Rev. Dr. David D. M. King
The Second Sunday after the Epiphany
1 Corinthians 6:12-20
The passage that we read this morning from Paul’s First Letter to the Corinthians is all about sex. You could probably tell that even if I just read you two of the Greek words that are used over and over in this passage: porneia and pornē. Obviously, the root of these words gives us the English word pornography. Graphy means the writing or depiction of something, so pornography is the writing or depiction of porneia. And a pornē or a pornos is someone who does porneia. But that doesn’t actually tell us what porneia is, specifically. The Greek also came into English much earlier by way of the Latin fornicati as fornication and fornicators. But again, I’m not sure that gives us very clear sense of what porneia is, does it? It has something to do with sex, that’s for sure. And based on how uncomfortable you’re probably feeling right now with your pastor saying porneia over and over again, it probably refers to some kind of sexual activity that we’re supposed to think of as wrong or immoral. But what does it include and what does it exclude? In a US Supreme Court decision, Justice Potter Stewart, referring to pornography, said, “I shall not today attempt further to define the kinds of material I understand to be embraced within that shorthand description, and perhaps I could never succeed in intelligibly doing so. But I know it when I see it.” Maybe I can’t define it, but I know it when I see it. Is that the most we can say about porneia?

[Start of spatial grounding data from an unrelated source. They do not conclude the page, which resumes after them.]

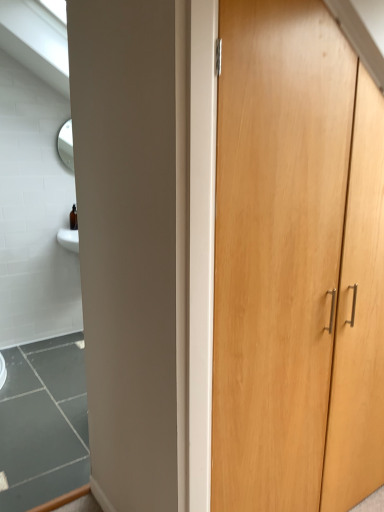 Question: Based on their positions, is light wood cupboard at right located to the left or right of white glossy window at upper left?

Choices:
 (A) left
 (B) right

Answer: (B)

Question: In terms of width, does light wood cupboard at right look wider or thinner when compared to white glossy window at upper left?

Choices:
 (A) thin
 (B) wide

Answer: (A)

Question: Considering their positions, is light wood cupboard at right located in front of or behind white glossy window at upper left?

Choices:
 (A) behind
 (B) front

Answer: (B)

Question: Is point (1, 6) positioned closer to the camera than point (286, 261)?

Choices:
 (A) closer
 (B) farther

Answer: (B)

Question: In terms of height, does white glossy window at upper left look taller or shorter compared to light wood cupboard at right?

Choices:
 (A) short
 (B) tall

Answer: (A)

Question: From the image's perspective, is white glossy window at upper left positioned above or below light wood cupboard at right?

Choices:
 (A) above
 (B) below

Answer: (A)

Question: Would you say white glossy window at upper left is inside or outside light wood cupboard at right?

Choices:
 (A) inside
 (B) outside

Answer: (B) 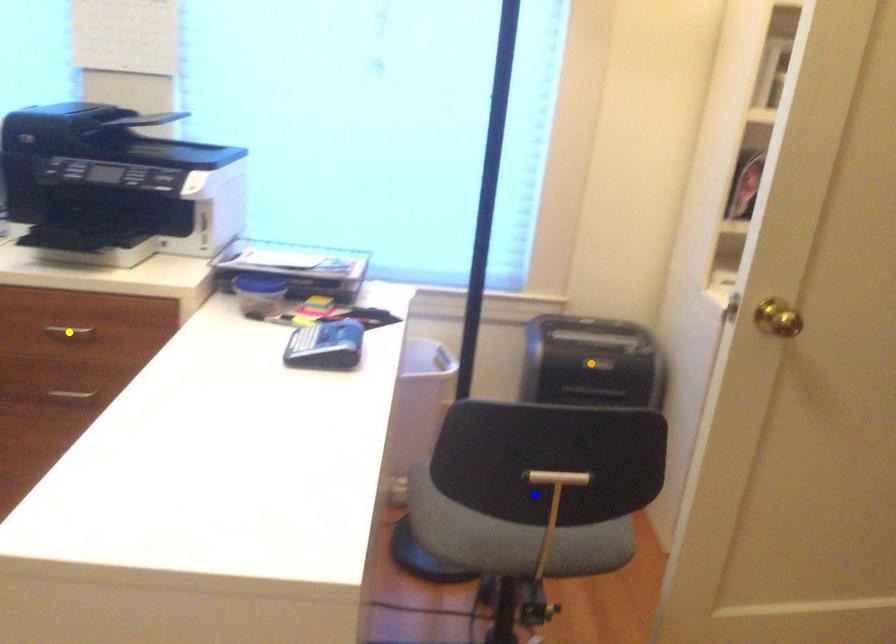 Order these from nearest to farthest:
orange point | blue point | yellow point

blue point, yellow point, orange point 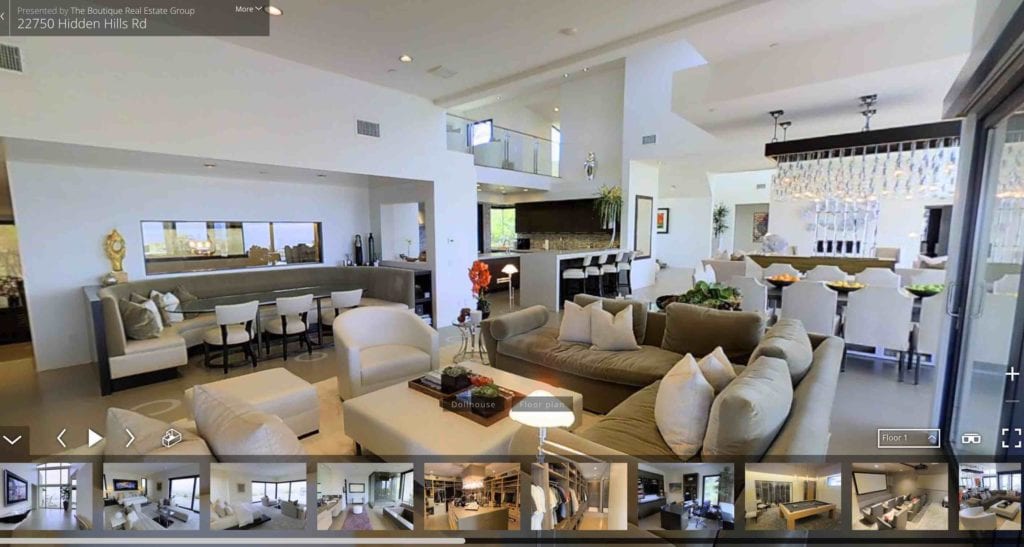 Where is `hotel lobby`? hotel lobby is located at coordinates [x=290, y=352]. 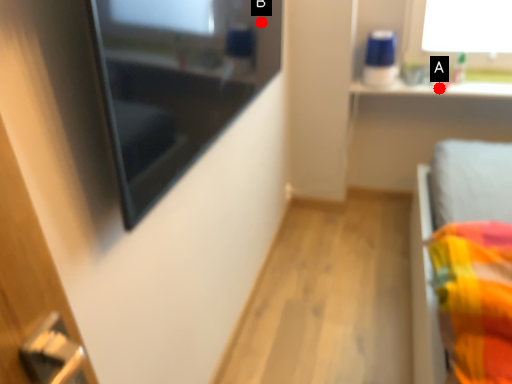 Question: Two points are circled on the image, labeled by A and B beside each circle. Which point is farther to the camera?

Choices:
 (A) A is further
 (B) B is further

Answer: (A) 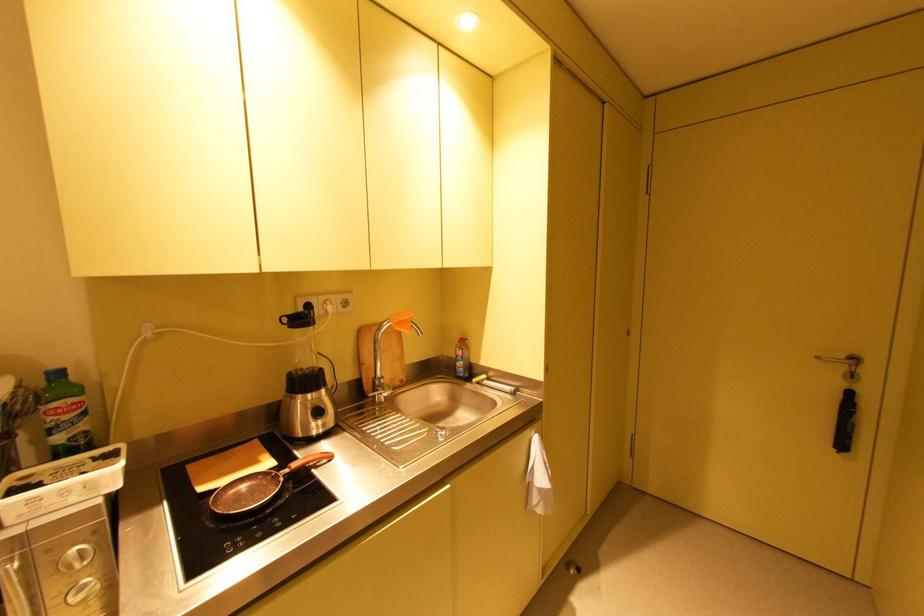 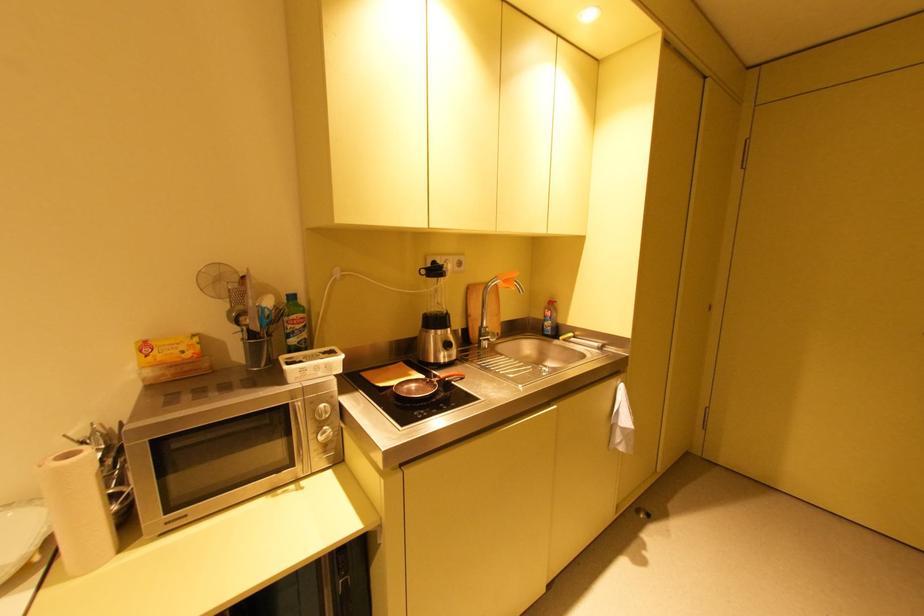 The point at (312, 395) is marked in the first image. Where is the corresponding point in the second image?

(444, 331) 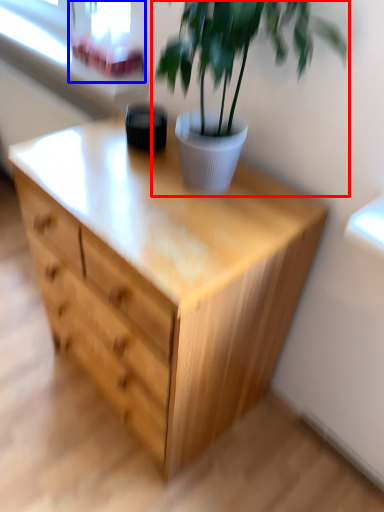 Question: Which object is closer to the camera taking this photo, houseplant (highlighted by a red box) or window screen (highlighted by a blue box)?

Choices:
 (A) houseplant
 (B) window screen

Answer: (A) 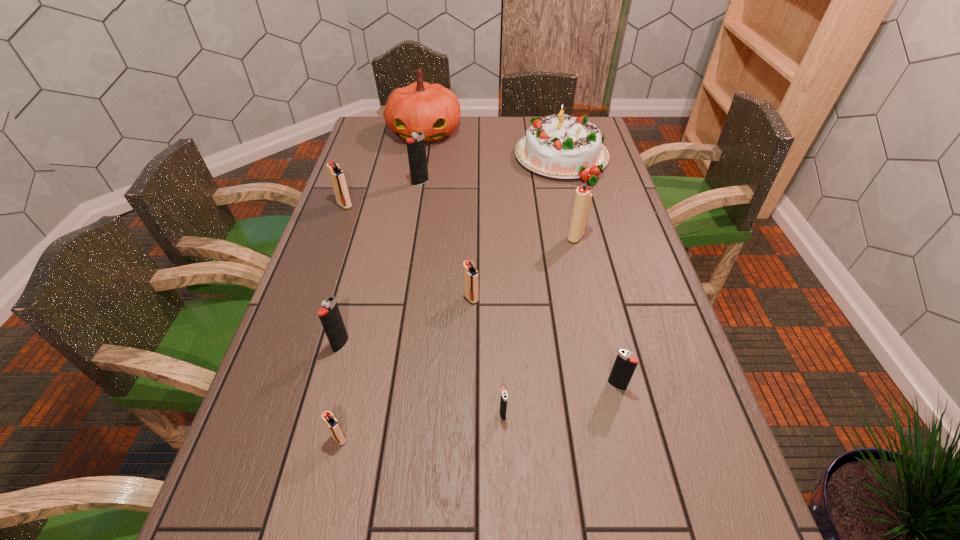 Find the location of a particular element. The image size is (960, 540). igniter that is the second closest to the fourth nearest object is located at coordinates (471, 276).

At what (x,y) coordinates should I click in order to perform the action: click on igniter that stands as the fourth closest to the second farthest igniter. Please return your answer as a coordinate pair (x, y). The height and width of the screenshot is (540, 960). Looking at the image, I should click on (583, 195).

This screenshot has height=540, width=960. Identify the location of red igniter identified as the third closest to the sixth nearest object. (331, 422).

Locate an element on the screen. This screenshot has width=960, height=540. the third closest red igniter relative to the nearest object is located at coordinates (583, 195).

Where is `the closest black igniter to the third red igniter from left to right`? the closest black igniter to the third red igniter from left to right is located at coordinates (504, 394).

Identify which black igniter is the second closest to the pumpkin. Please provide its 2D coordinates. Your answer should be formatted as a tuple, i.e. [(x, y)], where the tuple contains the x and y coordinates of a point satisfying the conditions above.

[(330, 317)]

Find the location of a particular element. Image resolution: width=960 pixels, height=540 pixels. vacant position in the image that satisfies the following two spatial constraints: 1. on the front-facing side of the tallest object; 2. on the left side of the cake is located at coordinates (420, 158). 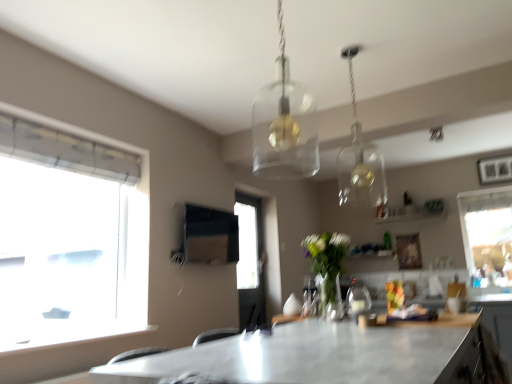 Question: Is point (505, 316) closer or farther from the camera than point (313, 269)?

Choices:
 (A) closer
 (B) farther

Answer: (A)

Question: From the image's perspective, is matte black cabinet at lower right positioned above or below clear glass vase at center?

Choices:
 (A) above
 (B) below

Answer: (B)

Question: Estimate the real-world distances between objects in this image. Which object is farther from the clear glass vase at center?

Choices:
 (A) transparent glass window at right
 (B) clear glass pendant light at upper center, which appears as the 1th lamp when viewed from the right
 (C) transparent glass pendant light at center, which ranks as the 2th lamp in back-to-front order
 (D) matte black cabinet at lower right
 (E) metallic gray table at center

Answer: (A)

Question: Which object is positioned closest to the transparent glass window at right?

Choices:
 (A) clear glass pendant light at upper center, positioned as the 1th lamp in back-to-front order
 (B) clear glass vase at center
 (C) matte black cabinet at lower right
 (D) metallic gray table at center
 (E) transparent glass pendant light at center, the second lamp in the right-to-left sequence

Answer: (C) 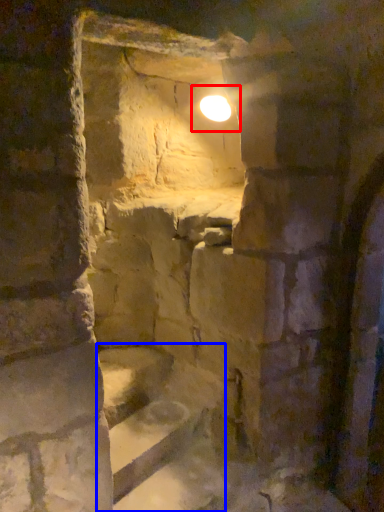 Question: Which object appears closest to the camera in this image, light (highlighted by a red box) or stairs (highlighted by a blue box)?

Choices:
 (A) light
 (B) stairs

Answer: (B) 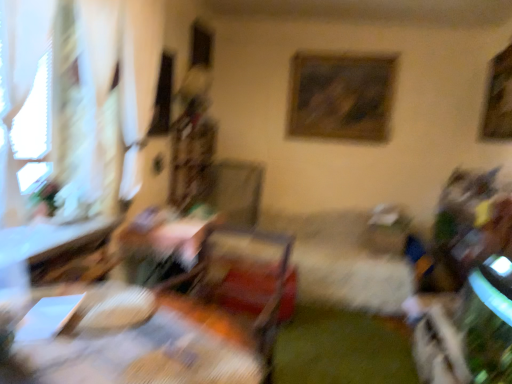 The width and height of the screenshot is (512, 384). What are the coordinates of `free space above wooden table at center, marked as the second table in a back-to-front arrangement (from a real-world perspective)` in the screenshot? It's located at [x=121, y=330]. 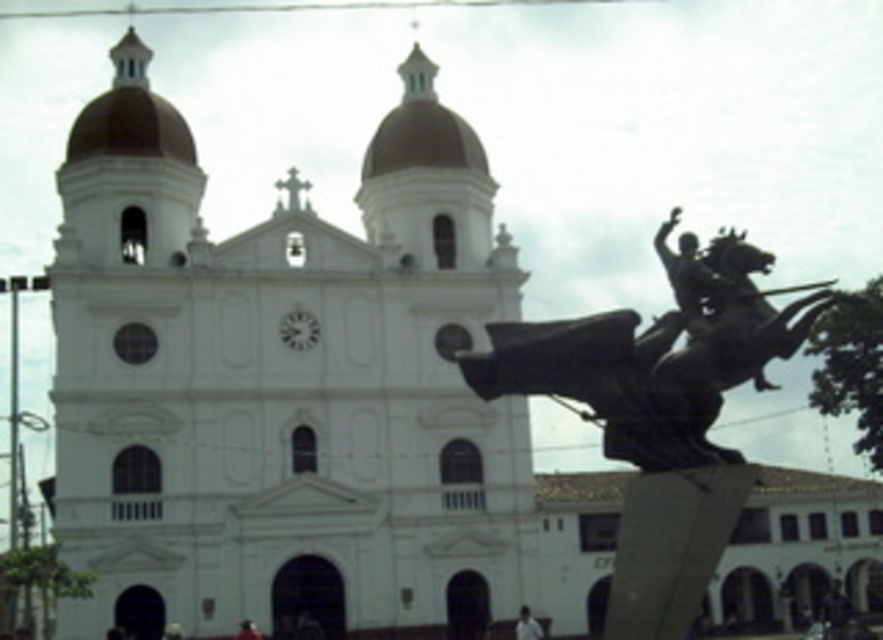 Is bronze statue at center above smooth red shirt at lower left?

Indeed, bronze statue at center is positioned over smooth red shirt at lower left.

Can you confirm if bronze statue at center is positioned below smooth red shirt at lower left?

Incorrect, bronze statue at center is not positioned below smooth red shirt at lower left.

What do you see at coordinates (658, 355) in the screenshot? This screenshot has height=640, width=883. I see `bronze statue at center` at bounding box center [658, 355].

Find the location of a particular element. bronze statue at center is located at coordinates (658, 355).

Is bronze statue at center taller than white matte person at lower center?

Yes.

Measure the distance between bronze statue at center and white matte person at lower center.

bronze statue at center is 33.25 meters away from white matte person at lower center.

Describe the element at coordinates (658, 355) in the screenshot. I see `bronze statue at center` at that location.

The image size is (883, 640). What are the coordinates of `bronze statue at center` in the screenshot? It's located at (658, 355).

Is white matte person at lower center positioned before smooth red shirt at lower left?

That is False.

Is white matte person at lower center behind smooth red shirt at lower left?

Yes, it is behind smooth red shirt at lower left.

Between point (529, 634) and point (232, 637), which one is positioned behind?

Point (529, 634)

At what (x,y) coordinates should I click in order to perform the action: click on white matte person at lower center. Please return your answer as a coordinate pair (x, y). The height and width of the screenshot is (640, 883). Looking at the image, I should click on (527, 625). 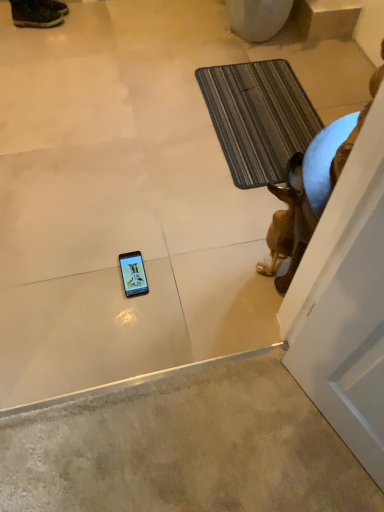 This screenshot has width=384, height=512. Describe the element at coordinates (38, 13) in the screenshot. I see `leather brown boot at upper left` at that location.

Where is `leather brown boot at upper left`? The image size is (384, 512). leather brown boot at upper left is located at coordinates (38, 13).

Considering the points (285, 239) and (220, 88), which point is in front, point (285, 239) or point (220, 88)?

The point (285, 239) is in front.

Is brown glossy statue at right turned away from striped fabric bath mat at upper right?

No, striped fabric bath mat at upper right is not at the back of brown glossy statue at right.

Does brown glossy statue at right come in front of striped fabric bath mat at upper right?

Yes, it is.

From the image's perspective, is brown glossy statue at right above or below striped fabric bath mat at upper right?

Clearly, from the image's perspective, brown glossy statue at right is below striped fabric bath mat at upper right.

From a real-world perspective, is brown glossy statue at right below leather brown boot at upper left?

Incorrect, from a real-world perspective, brown glossy statue at right is higher than leather brown boot at upper left.

Is brown glossy statue at right bigger than leather brown boot at upper left?

Yes.

Considering the relative sizes of brown glossy statue at right and leather brown boot at upper left in the image provided, is brown glossy statue at right taller than leather brown boot at upper left?

Correct, brown glossy statue at right is much taller as leather brown boot at upper left.

Is the depth of leather brown boot at upper left greater than that of striped fabric bath mat at upper right?

Yes, it is.

Is leather brown boot at upper left not within striped fabric bath mat at upper right?

leather brown boot at upper left lies outside striped fabric bath mat at upper right's area.

Which is nearer, (36, 22) or (238, 118)?

Clearly, point (36, 22) is more distant from the camera than point (238, 118).

You are a GUI agent. You are given a task and a screenshot of the screen. Output one action in this format:
    pyautogui.click(x=<x>, y=<y>)
    Task: Click on the footwear behind the brown glossy statue at right
    Image resolution: width=384 pixels, height=512 pixels.
    Given the screenshot: What is the action you would take?
    pyautogui.click(x=38, y=13)

Is brown glossy statue at right completely or partially inside leather brown boot at upper left?

No.

From a real-world perspective, is leather brown boot at upper left physically above brown glossy statue at right?

No, from a real-world perspective, leather brown boot at upper left is not on top of brown glossy statue at right.

How different are the orientations of leather brown boot at upper left and brown glossy statue at right in degrees?

The angle between the facing direction of leather brown boot at upper left and the facing direction of brown glossy statue at right is 167 degrees.

How many degrees apart are the facing directions of striped fabric bath mat at upper right and leather brown boot at upper left?

They differ by 75 degrees in their facing directions.

Which of these two, striped fabric bath mat at upper right or leather brown boot at upper left, is bigger?

striped fabric bath mat at upper right is bigger.

Is striped fabric bath mat at upper right inside or outside of leather brown boot at upper left?

striped fabric bath mat at upper right lies outside leather brown boot at upper left.

Is striped fabric bath mat at upper right next to leather brown boot at upper left and touching it?

striped fabric bath mat at upper right and leather brown boot at upper left are clearly separated.

From the image's perspective, which is above, striped fabric bath mat at upper right or brown glossy statue at right?

striped fabric bath mat at upper right, from the image's perspective.

Is striped fabric bath mat at upper right facing away from brown glossy statue at right?

No.

Can you confirm if striped fabric bath mat at upper right is thinner than brown glossy statue at right?

No, striped fabric bath mat at upper right is not thinner than brown glossy statue at right.

Is the depth of striped fabric bath mat at upper right greater than that of brown glossy statue at right?

Yes, it is behind brown glossy statue at right.

The width and height of the screenshot is (384, 512). Identify the location of bath mat above the brown glossy statue at right (from the image's perspective). (258, 118).

This screenshot has width=384, height=512. What are the coordinates of `animal below the leather brown boot at upper left (from the image's perspective)` in the screenshot? It's located at (308, 196).

Which object lies further to the anchor point leather brown boot at upper left, brown glossy statue at right or striped fabric bath mat at upper right?

Based on the image, brown glossy statue at right appears to be further to leather brown boot at upper left.

Estimate the real-world distances between objects in this image. Which object is closer to striped fabric bath mat at upper right, leather brown boot at upper left or brown glossy statue at right?

brown glossy statue at right is closer to striped fabric bath mat at upper right.

Based on their spatial positions, is striped fabric bath mat at upper right or leather brown boot at upper left closer to brown glossy statue at right?

striped fabric bath mat at upper right lies closer to brown glossy statue at right than the other object.

Estimate the real-world distances between objects in this image. Which object is closer to striped fabric bath mat at upper right, brown glossy statue at right or leather brown boot at upper left?

Among the two, brown glossy statue at right is located nearer to striped fabric bath mat at upper right.

Looking at the image, which one is located closer to brown glossy statue at right, leather brown boot at upper left or striped fabric bath mat at upper right?

Based on the image, striped fabric bath mat at upper right appears to be nearer to brown glossy statue at right.

When comparing their distances from leather brown boot at upper left, does striped fabric bath mat at upper right or brown glossy statue at right seem further?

And if you are feeling uncomfortable right now, that is on purpose. I’m not doing it on purpose; I’m just reading words directly out of the Bible. The person who’s trying to make you uncomfortable this morning is Paul. Paul is actually working pretty hard to offend his audience here, particularly starting in verse 15 when he says that if you have porneia with a pornē, it’s the same as if Jesus had porneia with a pornē. Paul is trying to shock his audience.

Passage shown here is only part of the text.